Schlöndorffs "Diplomatie"

Vor siebzig Jahren, am 25. August 1944, haben die Alliierten Paris aus der Nazi-Herrschaft und der Besetzung durch die Wehrmacht befreit. Mit dieser Eroberung von Paris konnte die Durchführung des Befehls von Adolf Hitler zur Zerstörung der französischen Hauptstadt gerade noch verhindert werden. Der deutsche Regisseur Volker Schlöndorff komprimiert in seinem neuen Film "Diplomatie" die Entscheidung über Paris in einer einzigen Nacht und im Schlagabtausch zwischen zwei Männern.

Morgenjournal, 25.8.2014

Dietrich von Choltitz ist der Wehrmachtbefehlshaber von Groß-Paris. Als die Nazis die Stadt nicht mehr halten können, befiehlt Hitler deren völlige Zerstörung. Vor allem die Wahrzeichen der Stadt wie Eiffelturm, Notre Dame, Louvre und Oper sollen in Schutt und Asche gelegt werden.
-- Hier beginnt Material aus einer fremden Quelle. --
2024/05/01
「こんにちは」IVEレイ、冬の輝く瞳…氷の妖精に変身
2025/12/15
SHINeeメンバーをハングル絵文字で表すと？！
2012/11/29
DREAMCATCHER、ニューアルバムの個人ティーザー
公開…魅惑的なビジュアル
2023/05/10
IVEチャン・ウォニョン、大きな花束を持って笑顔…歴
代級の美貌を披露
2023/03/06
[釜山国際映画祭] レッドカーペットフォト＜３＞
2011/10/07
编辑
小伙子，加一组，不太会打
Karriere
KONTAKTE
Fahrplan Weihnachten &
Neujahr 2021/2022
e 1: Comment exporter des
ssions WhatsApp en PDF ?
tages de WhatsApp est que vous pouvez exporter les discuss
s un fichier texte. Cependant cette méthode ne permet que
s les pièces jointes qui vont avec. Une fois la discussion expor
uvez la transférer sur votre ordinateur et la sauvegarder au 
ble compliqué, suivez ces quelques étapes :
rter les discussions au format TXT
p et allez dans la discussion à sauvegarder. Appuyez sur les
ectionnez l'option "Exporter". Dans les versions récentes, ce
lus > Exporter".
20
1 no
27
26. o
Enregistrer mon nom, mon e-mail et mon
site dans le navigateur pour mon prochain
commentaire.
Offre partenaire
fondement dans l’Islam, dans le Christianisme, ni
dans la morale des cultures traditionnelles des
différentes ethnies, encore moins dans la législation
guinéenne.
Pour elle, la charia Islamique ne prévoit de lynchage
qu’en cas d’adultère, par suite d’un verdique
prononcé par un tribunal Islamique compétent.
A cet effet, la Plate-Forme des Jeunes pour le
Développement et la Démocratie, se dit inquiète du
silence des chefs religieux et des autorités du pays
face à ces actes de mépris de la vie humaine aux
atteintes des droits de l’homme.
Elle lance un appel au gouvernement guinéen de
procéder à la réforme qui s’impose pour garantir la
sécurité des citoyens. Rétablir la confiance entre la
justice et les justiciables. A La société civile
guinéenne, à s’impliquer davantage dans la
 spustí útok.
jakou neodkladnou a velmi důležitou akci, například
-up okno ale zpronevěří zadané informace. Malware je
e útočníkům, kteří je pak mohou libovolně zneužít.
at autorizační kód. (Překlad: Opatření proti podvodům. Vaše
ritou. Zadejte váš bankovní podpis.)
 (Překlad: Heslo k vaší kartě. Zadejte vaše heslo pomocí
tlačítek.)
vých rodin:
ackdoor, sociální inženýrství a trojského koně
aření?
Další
Hochrangige Nazis wurden im Kino schon auf die unterschiedlichste Weise dargestellt, man denke nur an Christoph Waltz und seine Verkörperung eines SS-Mannes als sadistischen Schöngeist im Tarantino-Film "Inglourious Basterds". Das Drehbuch zu "Diplomatie" basiert auf dem gleichnamigen Bühnenstück des Franzosen Cyril Gély. Regisseur Volker Schlöndorff hatte aber seine Einwände gegen die französische Version eines Nazi-Generals:

"Der Autor Cyril Gély hat – wie die meisten Franzone - eine etwas romantische Vorstellung von einem deutschen Offizier. Auf der einen Seite sind das die "boche" und die Feinde und die ganz schrecklichen und dann gibt es, eben durch Ernst Jünger verkörpert, die Vorstellung des noblen deutschen Offiziers, der kunstbeflissen ist. Diese romantische Ansicht hat mir schon immer zutiefst missfallen."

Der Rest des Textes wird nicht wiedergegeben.